▶ _Exercise goal_
Exactly the lines from the one containing "следует обращаться к" through the one containing "Sechs Runden vor" in the listing below are to be copied, with the pictures left out.
################
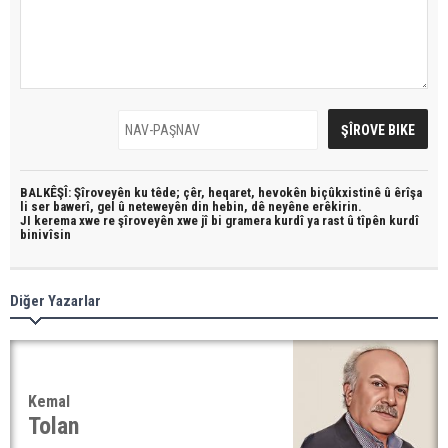
BALKÊŞÎ: Şîroveyên ku têde;
çêr, heqaret, hevokên biçûkxistinê û êrîşa
li ser bawerî, gel û neteweyên din hebin,
dê neyêne erêkirin.
JI kerema xwe re şîroveyên xwe jî bi
gramera kurdî
ya rast û
tîpên kurdî
binivîsin
Diğer Yazarlar
Kemal
Tolan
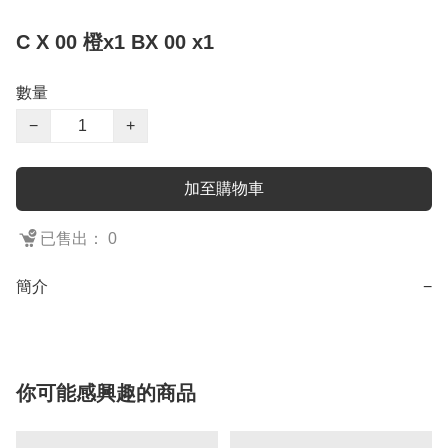
C X 00 橙x1 BX 00 x1
數量
−
+
加至購物車
已售出： 0
簡介
−
你可能感興趣的商品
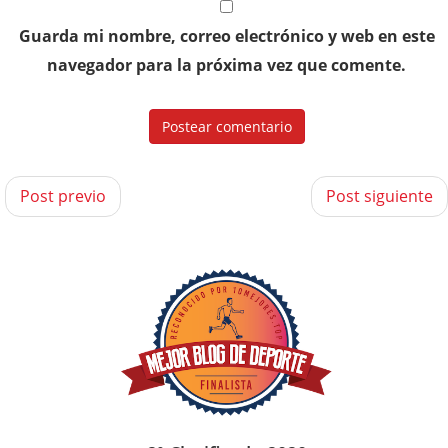
Guarda mi nombre, correo electrónico y web en este
navegador para la próxima vez que comente.
Post previo
Post siguiente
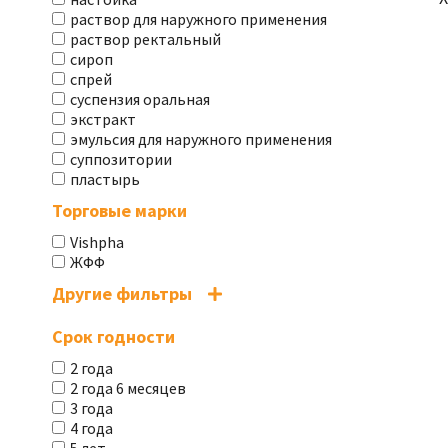
раствор для наружного применения
раствор ректальный
сироп
спрей
суспензия оральная
экстракт
эмульсия для наружного применения
суппозитории
пластырь
Торговые марки
Vishpha
ЖФФ
Другие фильтры
Срок годности
2 года
2 года 6 месяцев
3 года
4 года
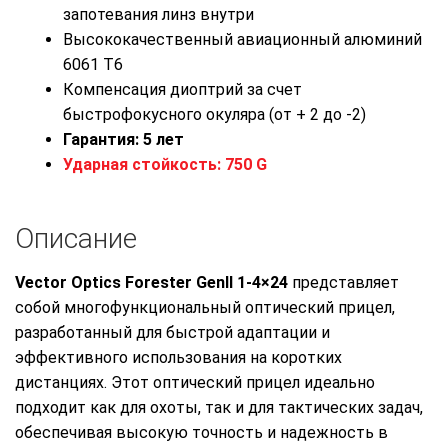
запотевания линз внутри
Высококачественный авиационный алюминий
6061 T6
Компенсация диоптрий за счет
быстрофокусного окуляра (от + 2 до -2)
Гарантия: 5 лет
Ударная стойкость: 750 G
Описание
Vector Optics Forester GenII 1-4×24
представляет
собой многофункциональный оптический прицел,
разработанный для быстрой адаптации и
эффективного использования на коротких
дистанциях. Этот оптический прицел идеально
подходит как для охоты, так и для тактических задач,
обеспечивая высокую точность и надежность в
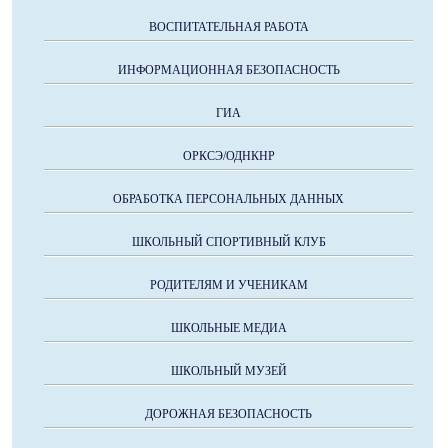
ВОСПИТАТЕЛЬНАЯ РАБОТА
ИНФОРМАЦИОННАЯ БЕЗОПАСНОСТЬ
ГИА
ОРКСЭ/ОДНКНР
ОБРАБОТКА ПЕРСОНАЛЬНЫХ ДАННЫХ
ШКОЛЬНЫЙ СПОРТИВНЫЙ КЛУБ
РОДИТЕЛЯМ И УЧЕНИКАМ
ШКОЛЬНЫЕ МЕДИА
ШКОЛЬНЫЙ МУЗЕЙ
ДОРОЖНАЯ БЕЗОПАСНОСТЬ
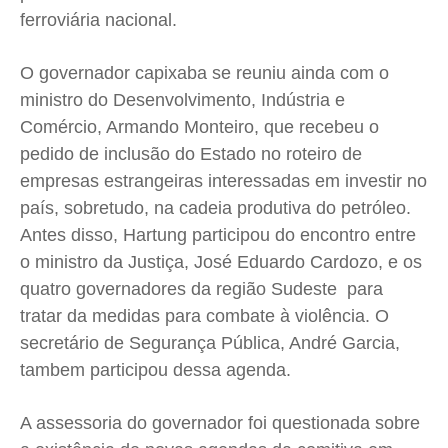
ferroviária nacional.
O governador capixaba se reuniu ainda com o
ministro do Desenvolvimento, Indústria e
Comércio, Armando Monteiro, que recebeu o
pedido de inclusão do Estado no roteiro de
empresas estrangeiras interessadas em investir no
país, sobretudo, na cadeia produtiva do petróleo.
Antes disso, Hartung participou do encontro entre
o ministro da Justiça, José Eduardo Cardozo, e os
quatro governadores da região Sudeste para
tratar da medidas para combate à violência. O
secretário de Segurança Pública, André Garcia,
tambem participou dessa agenda.
A assessoria do governador foi questionada sobre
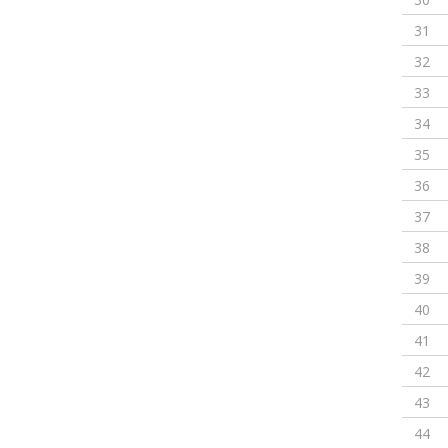
31
32
33
34
35
36
37
38
39
40
41
42
43
44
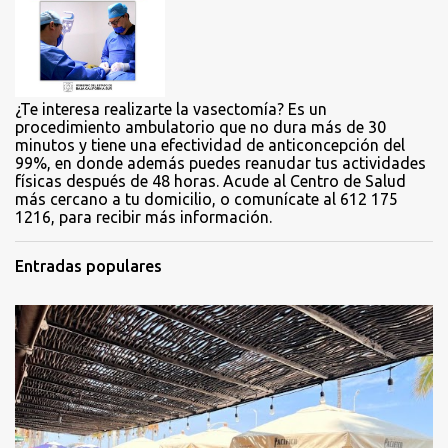
i
o
s
¿Te interesa realizarte la vasectomía? Es un
procedimiento ambulatorio que no dura más de 30
minutos y tiene una efectividad de anticoncepción del
99%, en donde además puedes reanudar tus actividades
físicas después de 48 horas. Acude al Centro de Salud
más cercano a tu domicilio, o comunícate al 612 175
1216, para recibir más información.
Entradas populares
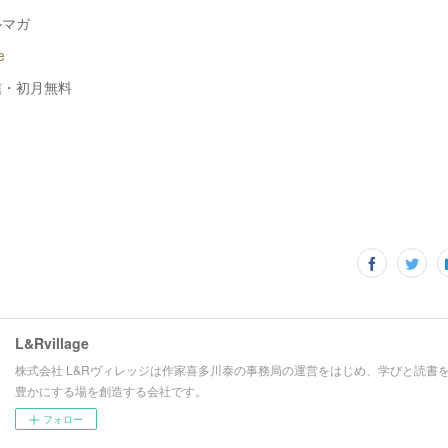
ルマガ
e
信・初月無料
L&Rvillage
株式会社 L&Rヴィレッジは作家喜多川泰の事務局の運営をはじめ、学びと読書
豊かにする場を創造する会社です。
フォロー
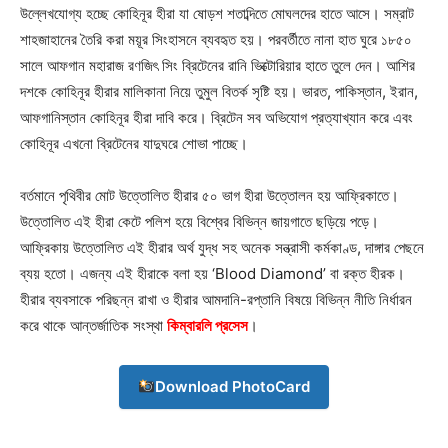
উল্লেখযোগ্য হচ্ছে কোহিনূর হীরা যা ষোড়শ শতাব্দিতে মোঘলদের হাতে আসে। সম্রাট
শাহজাহানের তৈরি করা ময়ূর সিংহাসনে ব্যবহৃত হয়। পরবর্তীতে নানা হাত ঘুরে ১৮৫০
সালে আফগান মহারাজ রণজিৎ সিং ব্রিটেনের রানি ভিক্টোরিয়ার হাতে তুলে দেন। আশির
দশকে কোহিনূর হীরার মালিকানা নিয়ে তুমুল বিতর্ক সৃষ্টি হয়। ভারত, পাকিস্তান, ইরান,
আফগানিস্তান কোহিনূর হীরা দাবি করে। ব্রিটেন সব অভিযোগ প্রত্যাখ্যান করে এবং
কোহিনূর এখনো ব্রিটেনের যাদুঘরে শোভা পাচ্ছে।
বর্তমানে পৃথিবীর মোট উত্তোলিত হীরার ৫০ ভাগ হীরা উত্তোলন হয় আফ্রিকাতে।
উত্তোলিত এই হীরা কেটে পলিশ হয়ে বিশ্বের বিভিন্ন জায়গাতে ছড়িয়ে পড়ে।
আফ্রিকায় উত্তোলিত এই হীরার অর্থ যুদ্ধ সহ অনেক সন্ত্রাসী কর্মকাণ্ড, দাঙ্গার পেছনে
ব্যয় হতো। এজন্য এই হীরাকে বলা হয় ‘Blood Diamond’ বা রক্ত হীরক।
হীরার ব্যবসাকে পরিছন্ন রাখা ও হীরার আমদানি-রপ্তানি বিষয়ে বিভিন্ন নীতি নির্ধারন
করে থাকে আন্তর্জাতিক সংস্থা
কিম্বারলি প্রসেস
।
Download PhotoCard
Champs21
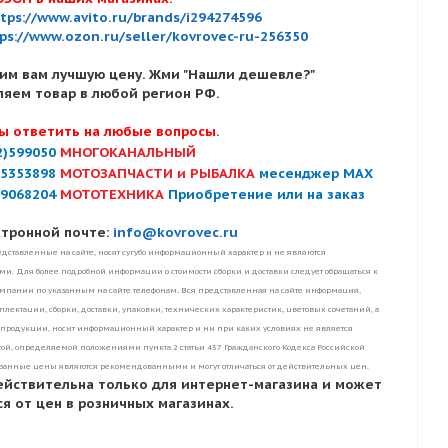
tps://www.avito.ru/brands/i294274596
ps://www.ozon.ru/seller/kovrovec-ru-256350
им вам лучшую цену. Жми "Нашли дешевле?"
ляем товар в любой регион РФ.
ы ответить на любые вопросы.
2)599050
МНОГОКАНАЛЬНЫЙ
)5353898
МОТОЗАПЧАСТИ и РЫБАЛКА
месенджер MAX
)9068204
МОТОТЕХНИКА
Приобретение или на заказ
ктронной почте:
info@kovrovec.ru
дставленные на сайте, носят сугубо информационный характер и не являются
. Для более подробной информации о стоимости сборки и доставки следует обращаться к
пании по указанным на сайте телефонам. Вся представленная на сайте информация,
лектации, сборки, доставки, упаковки, технических характеристик, цветовых сочетаний, а
 продукции, носит информационный характер и ни при каких условиях не является
ой, определяемой положениями пункта 2 статьи 437 Гражданского Кодекса Российской
занные цены являются рекомендованными и могут отличаться от действительных цен.
ействительна только для интернет-магазина и может
я от цен в розничных магазинах.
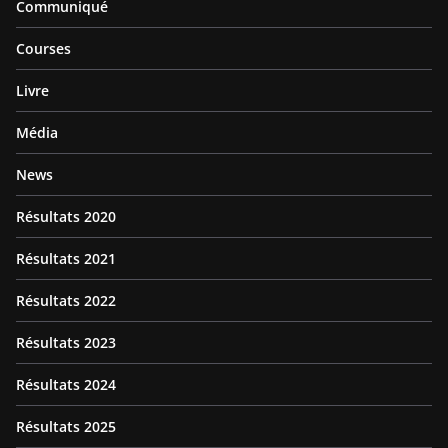
Communiqué
Courses
Livre
Média
News
Résultats 2020
Résultats 2021
Résultats 2022
Résultats 2023
Résultats 2024
Résultats 2025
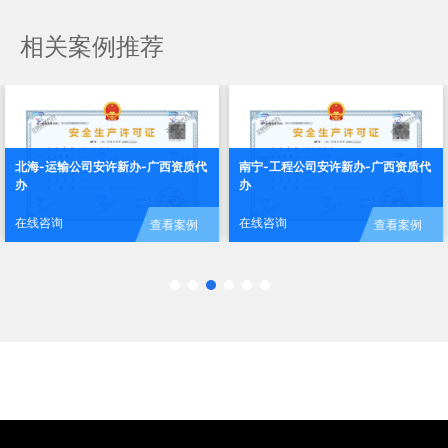
相关案例推荐
北海-运输公司安许新办-广西资质代
南宁-工程公司安许新办-广西资质代
办
办
在线咨询
在线咨询
查看案例
查看案例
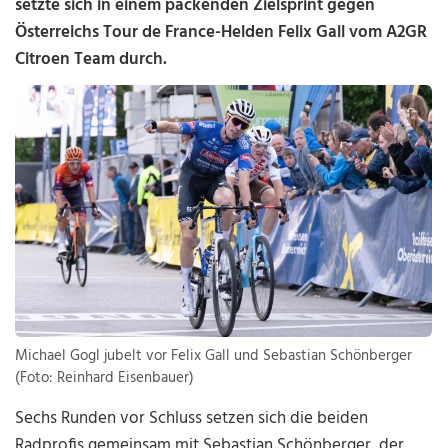
setzte sich in einem packenden Zielsprint gegen
Österreichs Tour de France-Helden Felix Gall vom A2GR
Citroen Team durch.
Michael Gogl jubelt vor Felix Gall und Sebastian Schönberger
(Foto: Reinhard Eisenbauer)
Sechs Runden vor Schluss setzen sich die beiden
Radprofis gemeinsam mit Sebastian Schönberger, der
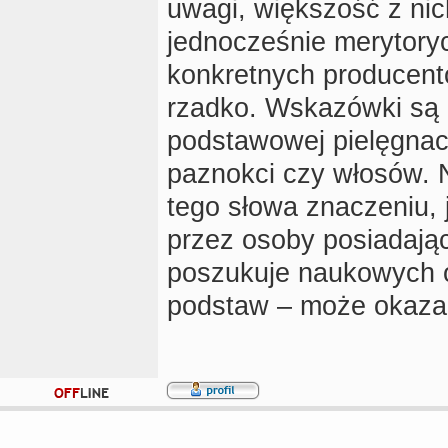
uwagi, większość z nic
jednocześnie merytory
konkretnych producent
rzadko. Wskazówki są 
podstawowej pielęgnacji
paznokci czy włosów. N
tego słowa znaczeniu, 
przez osoby posiadając
poszukuje naukowych 
podstaw – może okazać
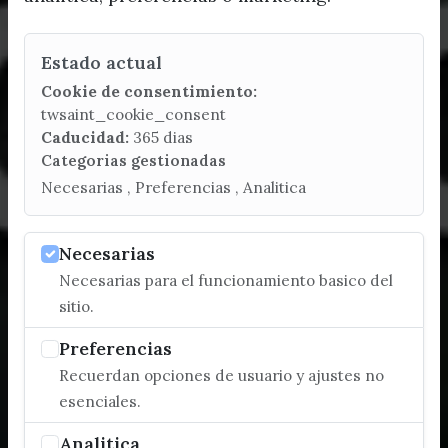
Estado actual
Cookie de consentimiento:
twsaint_cookie_consent
Caducidad:
365 dias
Categorias gestionadas
Necesarias , Preferencias , Analitica
Necesarias
Necesarias para el funcionamiento basico del
sitio.
Preferencias
Recuerdan opciones de usuario y ajustes no
esenciales.
Analitica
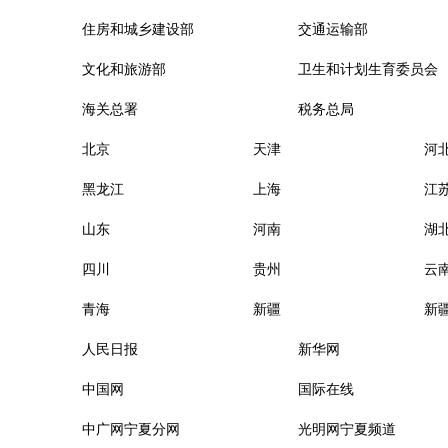
住房和城乡建设部
交通运输部
文化和旅游部
卫生和计划生育委员会
海关总署
税务总局
北京
天津
河
黑龙江
上海
江
山东
河南
湖
四川
贵州
云
青海
新疆
新
人民日报
新华网
中国网
国际在线
中广网宁夏分网
光明网宁夏频道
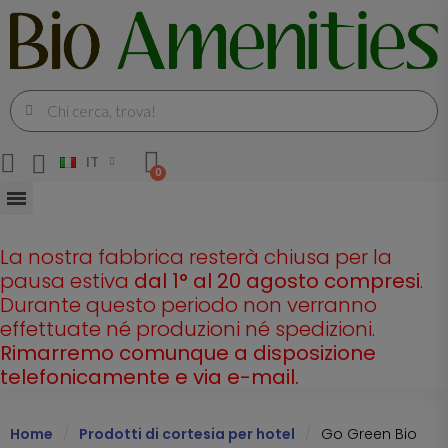
IT
La nostra fabbrica resterà chiusa per la
pausa estiva
dal 1° al 20 agosto compresi
.
Durante questo periodo non verranno
effettuate né produzioni né spedizioni.
Rimarremo comunque a disposizione
telefonicamente e via e-mail.
Home
Prodotti di cortesia per hotel
Go Green Bio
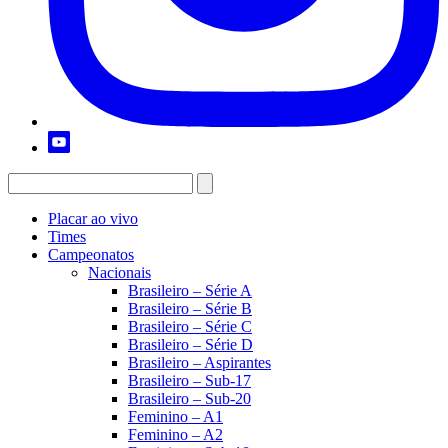
Placar ao vivo
Times
Campeonatos
Nacionais
Brasileiro – Série A
Brasileiro – Série B
Brasileiro – Série C
Brasileiro – Série D
Brasileiro – Aspirantes
Brasileiro – Sub-17
Brasileiro – Sub-20
Feminino – A1
Feminino – A2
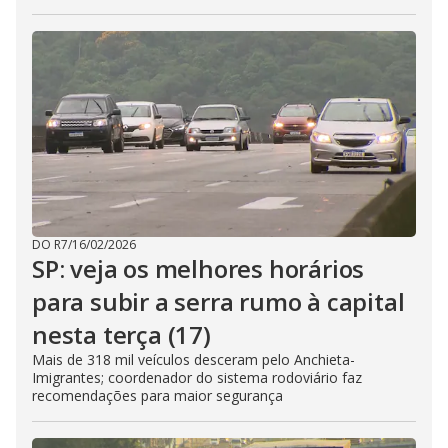
DO R7
/
16/02/2026
SP: veja os melhores horários
para subir a serra rumo à capital
nesta terça (17)
Mais de 318 mil veículos desceram pelo Anchieta-
Imigrantes; coordenador do sistema rodoviário faz
recomendações para maior segurança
################
▶ _Solution below_
. Для более подробной информации о стоимости сборки и доставки следует обращаться к
пании по указанным на сайте телефонам. Вся представленная на сайте информация,
лектации, сборки, доставки, упаковки, технических характеристик, цветовых сочетаний, а
 продукции, носит информационный характер и ни при каких условиях не является
ой, определяемой положениями пункта 2 статьи 437 Гражданского Кодекса Российской
занные цены являются рекомендованными и могут отличаться от действительных цен.
ействительна только для интернет-магазина и может
я от цен в розничных магазинах.
Communiqué
Courses
Livre
Média
News
Résultats 2020
Résultats 2021
Résultats 2022
Résultats 2023
Résultats 2024
Résultats 2025
相关案例推荐
北海-运输公司安许新办-广西资质代
南宁-工程公司安许新办-广西资质代
办
办
在线咨询
在线咨询
查看案例
查看案例
setzte sich in einem packenden Zielsprint gegen
Österreichs Tour de France-Helden Felix Gall vom A2GR
Citroen Team durch.
Michael Gogl jubelt vor Felix Gall und Sebastian Schönberger
(Foto: Reinhard Eisenbauer)
Sechs Runden vor Schluss setzen sich die beiden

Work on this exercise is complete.